A aspereza da política
O Globo – 8 de agosto de 2011
O alto grau de inconveniências ministeriais produzidas no início do governo da primeira mulher presidente do Brasil não encontra explicações somente na política. Há uma linha que costura essa atmosfera de ferimentos autoprovocados e associa autoridades a comportamentos desonestos nos Transportes, desarrumadas explicações na Casa Civil e crispação no funeral sem luxo da boa gestão da Defesa.
Declarações, discursos, comícios e instintos diversos dão sempre a sensação aos políticos de que influenciam fortemente os acontecimentos. Iludidos com o princípio da elasticidade da almofada, caracterizado por manter a forma do último que se assentou sobre ela. Hábito contrário ao princípio da continuidade do regime presidencialista estável e transparente. E às boas normas da autoridade como bem disse nosso sexto presidente, Afonso Pena, ao seu opositor Rui Barbosa: “Na distribuição das pastas não me preocupei com a política, pois esta direção me cabe. Os ministros executam meu pensamento. Quem faz a política sou eu”.
Mas o que é mesmo fazer política? Há um sentimento de que é cada vez mais difícil imaginar a política institucional baseada em serenidade, probidade e força. Os elementos de dispersão, a dificuldade de produzir consensos, os limites artificiais entre governo e oposição e a constante atmosfera de desimportância para questões de longo prazo tornam o exercício do poder uma rotina extravagante.
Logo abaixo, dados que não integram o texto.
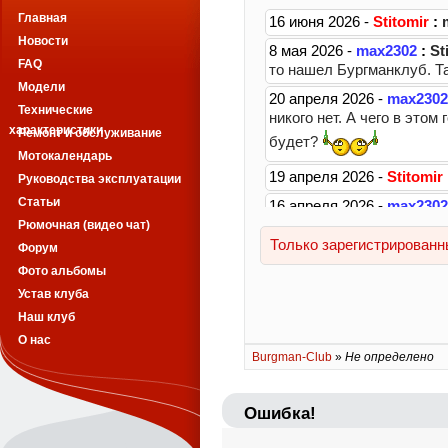
Главная
Новости
FAQ
Модели
Технические
характеристики
Ремонт и обслуживание
Мотокалендарь
Руководства эксплуатации
Статьи
Рюмочная (видео чат)
Форум
Фото альбомы
Устав клуба
Наш клуб
О нас
Burgman-Club
»
Не определено
Ошибка!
O fato da presidente não se interessar em pontificar no epicentro da política e todo o seu burburinho diário não é inércia ou indiferença à política. É que deveriam ser suficientes, para o bom desempenho administrativo, o poder e as prerrogativas da Presidência como instituição. Essa é uma postura e um tipo de singularidade pouco praticada no nosso presidencialismo. Reforçada pela tendência para analisar com ênfase, cuidado e prudência os prós e contras das decisões, revelam um temperamento. E não o desejo de negar o arranjo que a elegeu, como se vê pelo convite aos novos ministros: todos da base do governo. Lealdade sem subordinação é a boa prática. Mas quem se contenta em traduzir convicções em apoio ou votos estando com o apetite aceso? Difícil essa gastronomia eleitoral se ajustar ao estilo de uma autoridade que prefere reunir-se para tomar decisões do que para prolongados jantares de reivindicação.
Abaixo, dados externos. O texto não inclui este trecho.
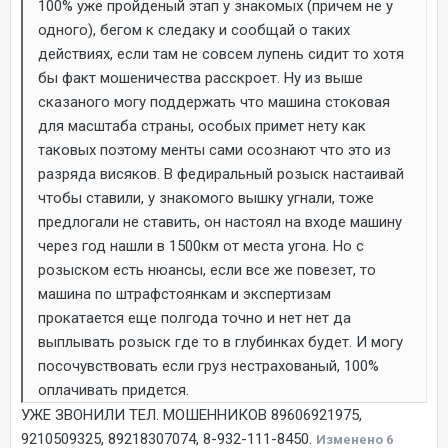
100% уже пройденый этап у знакомых (причем не у
одного), бегом к следаку и сообщай о таких
действиях, если там не совсем лупень сидит то хотя
бы факт мошеничества расскроет. Ну из выше
сказаного могу поддержать что машина стоковая
для масштаба страны, особых примет нету как
таковых поэтому менты сами осознают что это из
разряда висяков. В федиральный розыск настаивай
чтобы ставили, у знакомого вышку угнали, тоже
предлогали не ставить, он настоял на входе машину
через год нашли в 1500км от места угона. Но с
розыском есть нюансы, если все же повезет, то
машина по штрафстоянкам и экспертизам
прокатается еще полгода точно и нет нет да
выплывать розыск где то в глубинках будет. И могу
посочувствовать если груз нестрахованый, 100%
оплачивать придется.
УЖЕ ЗВОНИЛИ ТЕЛ. МОШЕННИКОВ 89606921975,
9210509325, 89218307074, 8-932-111-8450.
Изменено
6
Os esqueletos da política e suas mazelas não estão escondidos nos armários só do Estado. Mas pendurados por aí em inúmeros endereços públicos e privados. São cada vez maiores as pressões que o poder econômico, o sistema financeiro e os grandes fornecedores fazem sobre o Estado. Que, às vezes, para não sangrar decide não decidir em prejuízo do futuro. Nossa infraestrutura que o diga. Aqui, trens, aeroportos, estradas, pedágios, pontes, estádios de futebol, hidrelétricas, só funcionam na lógica superfaturada dos construtores. Aliados da destruição do panorama das cidades com seus prédios fora do tamanho e lugar: entupindo calçadas, esquinas, praças, ruas, parques – pressão constante para alterar códigos de posturas e avançar sobre o pedestre, árvores, lagoas e rios.
O espírito de grupo, com suas regras fechadas, está tirando o sono dos governos. A hegemonia brutal do sistema financeiro sobre a ordem mundial é a principal causa da desarmonia atual das coisas. A economia sempre foi o motor da ligação imperfeita entre a política e a sociedade, mas encontrava na política o freio às relações deletérias que as ambições de grupos privados queriam impor. Hoje é a política, e suas relações deletérias com grupos privados, o principal fator de desestabilização da vida social e econômica. A morte do liberalismo clássico, não o contrário, está na origem da crise econômica que arrasta a Europa em desrazão e os Estados Unidos em insensatez.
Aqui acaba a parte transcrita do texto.